O novo ministro enfatizou que o governo vai abandonar o recurso da emissão monetária para fechar a brecha nas finanças públicas, um mecanismo enfraquece o peso e alimenta a inflação.

"Não vamos pedir mais dinheiro de emissão ao Banco Central", afirmou, depois de semanas de ampliação da diferença entre a taxa de câmbio oficial (139 pesos por dólar) e a paralela, informal ou “blue” (298 pesos por dólar).

- “Fábrica de pobreza” -

Massa prometeu combater a inflação, que descreveu como “a maior fábrica de pobreza” de um país.

A Argentina registra um dos maiores índices de inflação do mundo, com 36,2% no primeiro semestre de 2022. A pobreza chega a 37% de seus 47 milhões de habitantes.

“A inflação é um dos principais temas a serem enfrentados. O mês que termina (julho) e o que começa (agosto) serão os mais difíceis em termos de inflação, e a partir de aí vamos percorrendo uma curva descendente”, disse.

"Temos que resolver essas duas caras da Argentina, que cresce 6% ao ano e gera emprego, mas que tem uma enorme falta de confiança em sua moeda, desordem nos gastos, brechas no investimento público e uma enorme injustiça na distribuição de renda", enfatizou.

Massa, um advogado de 50 anos que acaba de renunciar à presidência da Câmara dos Deputados, concentra sob seu comando a fusão de três ministérios: Economia, Desenvolvimento Produtivo e Agricultura, Pecuária e Pesca.

Mas diante daqueles que o chamam de “super ministro”, ele advertiu: "Não sou um 'super nada', nem mago, nem salvador. Venho trabalhar com muito empenho."

Seu alto perfil político e seu peso dentro da coalizão governista Frente de Todos (peronismo de centro-esquerda) lhe renderam o apoio de Fernández e da vice-presidente Cristina Kirchner, cujos desentendimentos com o presidente nos últimos meses geraram turbulência na economia.

"Era necessário uma figura forte que pudesse transmitir à sociedade e aos agentes econômicos o respeito ao que foi acordado", disse à AFP Hernán Letcher, diretor do Centro Argentino de Economia Política.

- Em busca de fundos -

Massa substitui a economista Silvina Batakis, que sequer completou um mês no cargo.

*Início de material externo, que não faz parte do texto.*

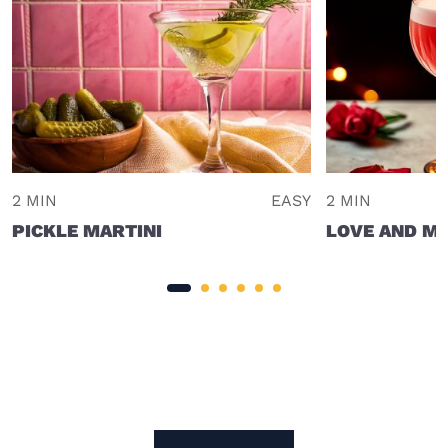
2 MIN
EASY
2 MIN
PICKLE MARTINI
LOVE AND M
Site Footer
The Mixer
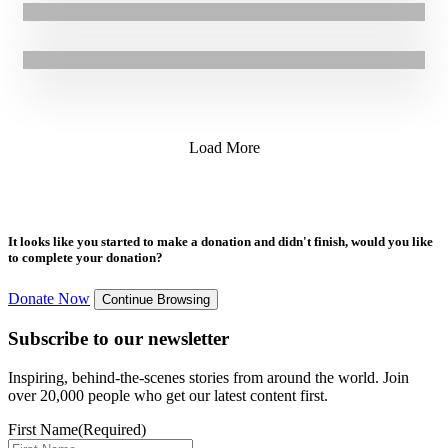
17.05.2019
|
Press Release
GOAL team up with Mayo Blacksmith for Bloom 2019
Load More
It looks like you started to make a donation and didn't finish, would you like
to complete your donation?
Donate Now
Continue Browsing
Subscribe to our newsletter
Inspiring, behind-the-scenes stories from around the world. Join
over 20,000 people who get our latest content first.
First Name
(Required)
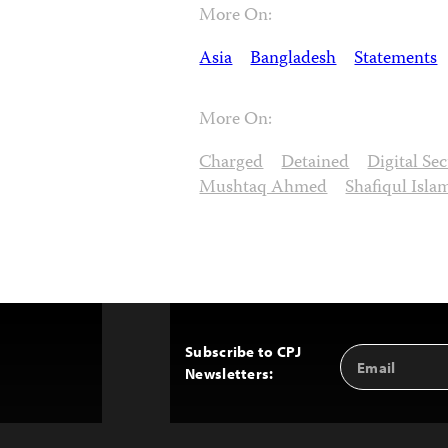
More On:
Asia
Bangladesh
Statements
More On:
Charged
Detained
Digital Se
Mushtaq Ahmed
Shafiqul Isla
Subscribe to CPJ
Email
Back
Newsletters:
Address
to
Top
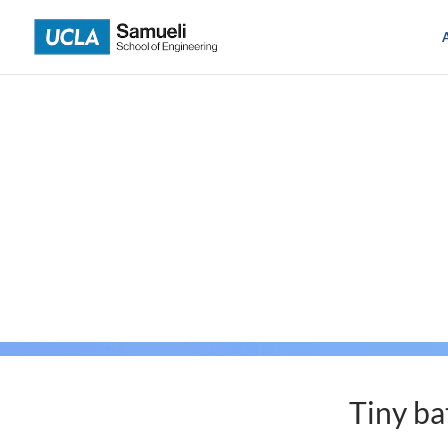
Skip
to
content
Tiny ba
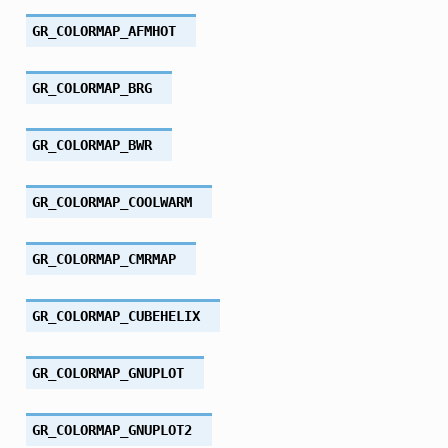
GR_COLORMAP_AFMHOT
GR_COLORMAP_BRG
GR_COLORMAP_BWR
GR_COLORMAP_COOLWARM
GR_COLORMAP_CMRMAP
GR_COLORMAP_CUBEHELIX
GR_COLORMAP_GNUPLOT
GR_COLORMAP_GNUPLOT2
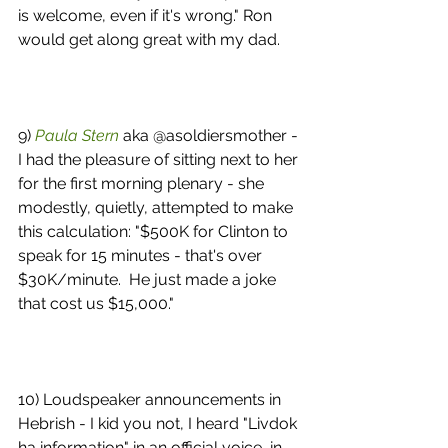
is welcome, even if it's wrong." Ron 
would get along great with my dad. 
9) 
Paula Stern
 aka @asoldiersmother - 
I had the pleasure of sitting next to her 
for the first morning plenary - she 
modestly, quietly, attempted to make 
this calculation: "$500K for Clinton to 
speak for 15 minutes - that's over 
$30K/minute.  He just made a joke 
that cost us $15,000." 
10) Loudspeaker announcements in 
Hebrish - I kid you not, I heard "Livdok 
ha information" in an official voice, in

Ela foi indicada com urgência após a renúncia prematura de Martín Guzmán, o arquiteto do refinanciamento da dívida e que atuava como ministro da Economia desde que Fernández assumiu o poder em dezembro de 2019.

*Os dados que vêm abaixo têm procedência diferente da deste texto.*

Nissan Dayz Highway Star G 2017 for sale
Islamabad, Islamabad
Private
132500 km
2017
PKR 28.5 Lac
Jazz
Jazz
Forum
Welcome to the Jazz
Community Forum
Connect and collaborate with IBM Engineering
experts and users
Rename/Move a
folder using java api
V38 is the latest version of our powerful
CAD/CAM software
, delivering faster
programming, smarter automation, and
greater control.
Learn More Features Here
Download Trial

O ministro enfrenta outro desafio central: aumentar as reservas internacionais disponíveis, que os analistas dizem estar em níveis críticos.

Para isso, Massa anunciou um acordo com os exportadores para antecipar as vendas, em busca da entrada de cerca de 5 bilhões de dólares nos cofres do Banco Central nos próximos 60 dias.

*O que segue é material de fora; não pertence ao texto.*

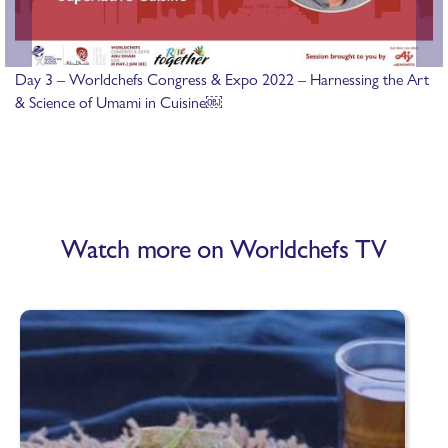
Day 3 – Worldchefs Congress & Expo 2022 – Harnessing the Art
& Science of Umami in Cuisine￼
Watch more on Worldchefs TV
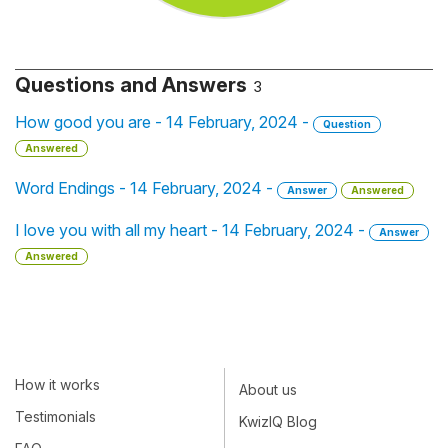
Questions and Answers
3
How good you are - 14 February, 2024 -
Question
Answered
Word Endings - 14 February, 2024 -
Answer
Answered
I love you with all my heart - 14 February, 2024 -
Answer
Answered
How it works
About us
Testimonials
KwizIQ Blog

Para Víctor Beker, diretor do Centro de Estudos da Nova Economia da Universidade de Belgrano, os anúncios "são importantes, vão na direção certa, mas ficaram aquém das expectativas".

"Ainda estamos longe de ter um plano econômico integral, longe de ter respostas sobre como a inflação vai ser combatida, ou como vai funcionar o mercado de câmbio", explicou Beker à AFP.

O plano do ministro para impulsionar a economia argentina, a terceira maior da América Latina, inclui uma maior exploração dos recursos energéticos, além do lítio, e o aumento da produção agropecuária, principal fonte de divisas do país.